Racial disparities still seem to exist among the black population in regards to clinical trial information -- at least according to a new study comparing how physicians approach clinical trial discussions among black and white cancer patients.
A study published in the American Association for Cancer Research claims that oncologists provided black patients with less information on clinical trials in comparison to white patients.
Susan Eggly, PhD, Associate Professor of Oncology in the Population Studies and Disparities Program at Wayne State University School of Medicine, and the Barbara Ann Karmanos Cancer Institute, states that minority patients tend to receive less information, which could, in part, explain under-enrollment by minorities in clinical trials.
“These disparities could also lead to minority patients being enrolled in trials without fully understanding the purpose of the trial and the potential risk of participation,” says Eggly.
Eggly and her team examined 22 video-recorded clinic visit interactions between oncologists and patients during which clinical trial information was offered; half were with black patients and the other half were with white patients.
Researchers analyzed several aspects of the physician/patient discussions, which included an overview of clinical trials, along with components of the informed consent: purpose, risk, benefit, alternative treatment options, and that clinical trial participation was voluntary.
Data revealed that the clinical trial interactions with black patients were shorter and included less discussion, especially in regard to the purpose of the trial and risks associated with participation.

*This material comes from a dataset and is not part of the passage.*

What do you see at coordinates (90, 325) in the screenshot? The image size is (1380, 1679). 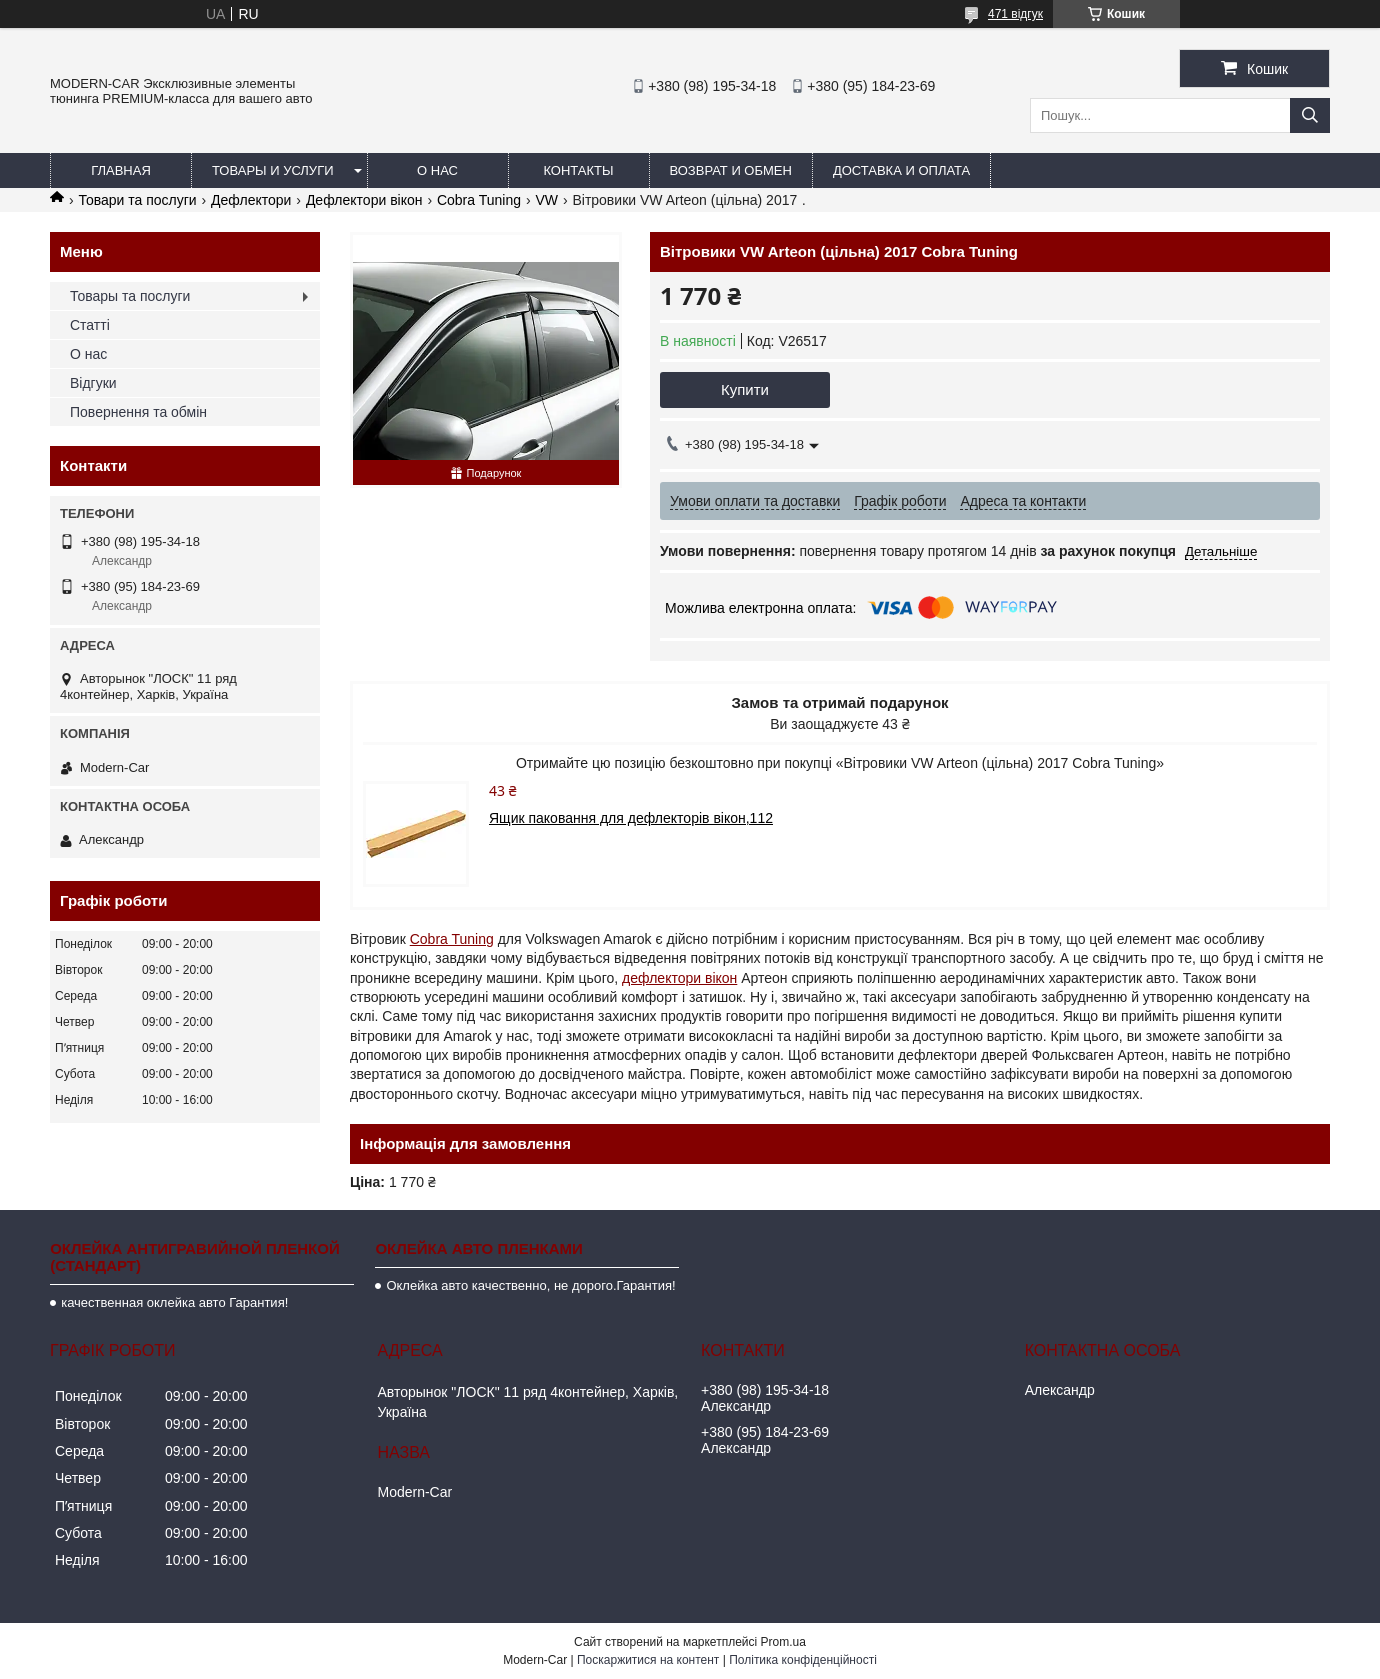 I see `Статті` at bounding box center [90, 325]. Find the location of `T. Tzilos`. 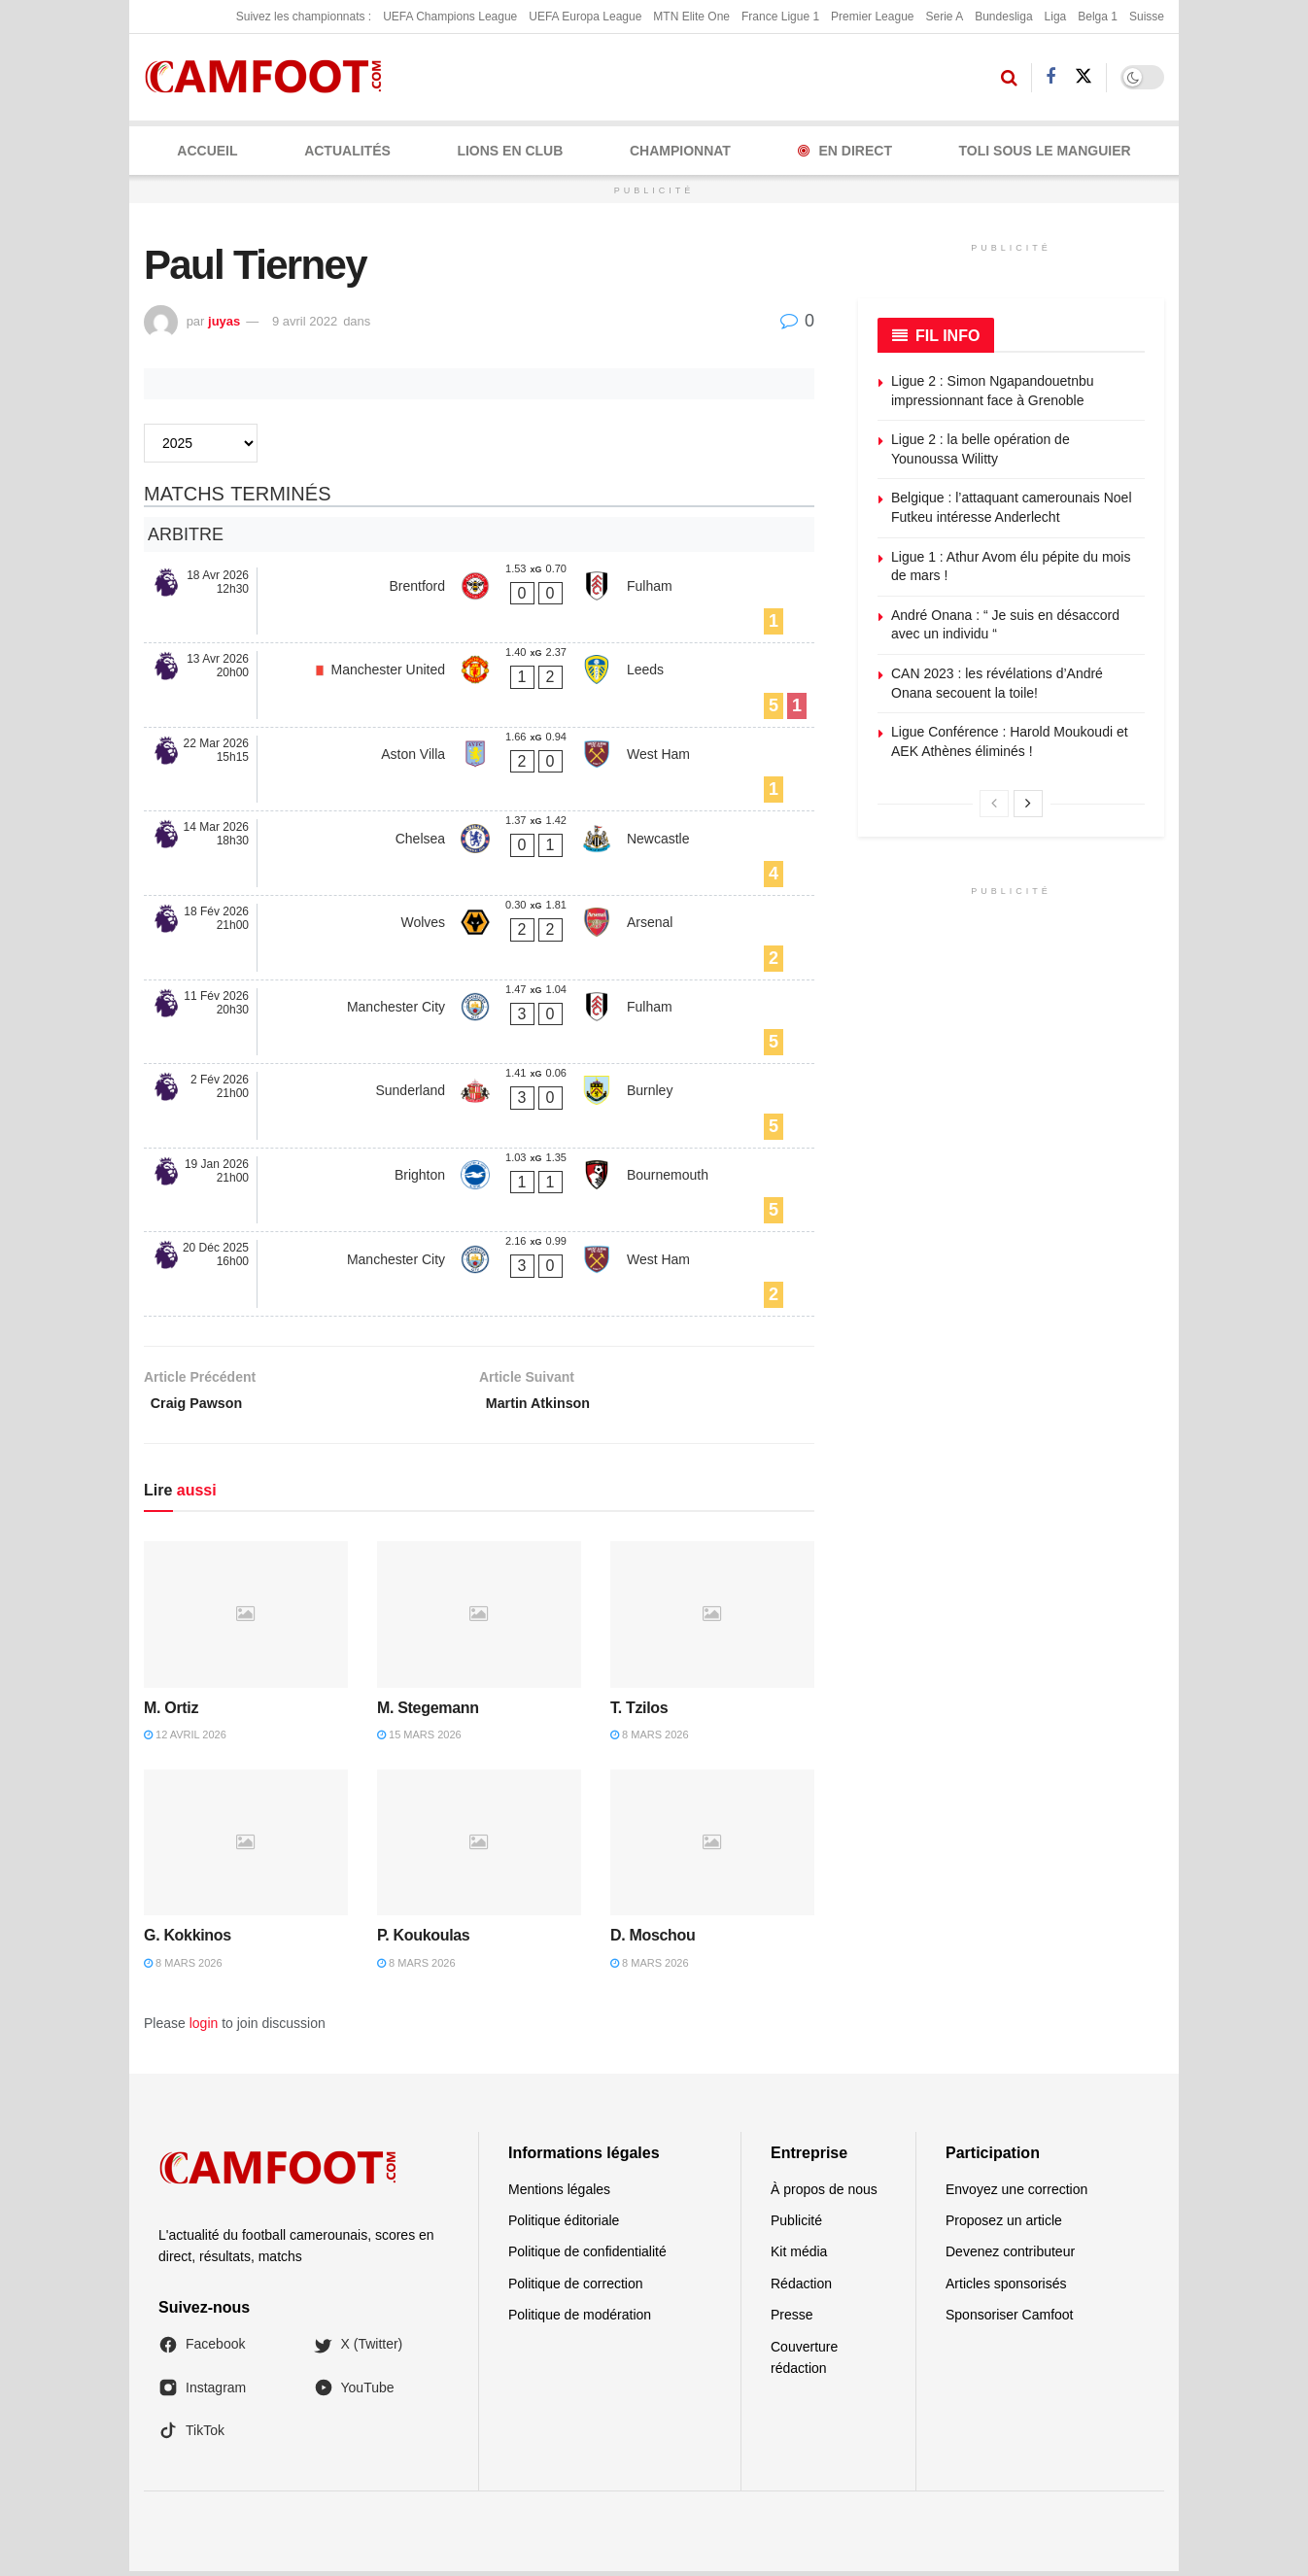

T. Tzilos is located at coordinates (639, 1712).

Additionally, researchers found that oncologists spoke more about voluntary participation with black patients than white participants.
Research previously conducted by Eggly showed that, compared to white patients, black patients tended to ask fewer questions and trusted their physicians less. Also, physician biases affected the quality of communication in both her former study and the current study.
“Taking a closer look at interactions and the language used can help us to identify patterns of behavior and make necessary improvements that may ultimately lead to decisions that are in the best interest of each patient,” says Eggly.
As a former member of the cancer research team, I can honestly say that I did not witness such bias. If we felt they were an appropriate candidate for a clinical trial, we focused on every patient.
What has been your experience with cancer clinical trial recruitment? Do you feel that your cancer program focuses on minority groups just as equally for clinical trial participation?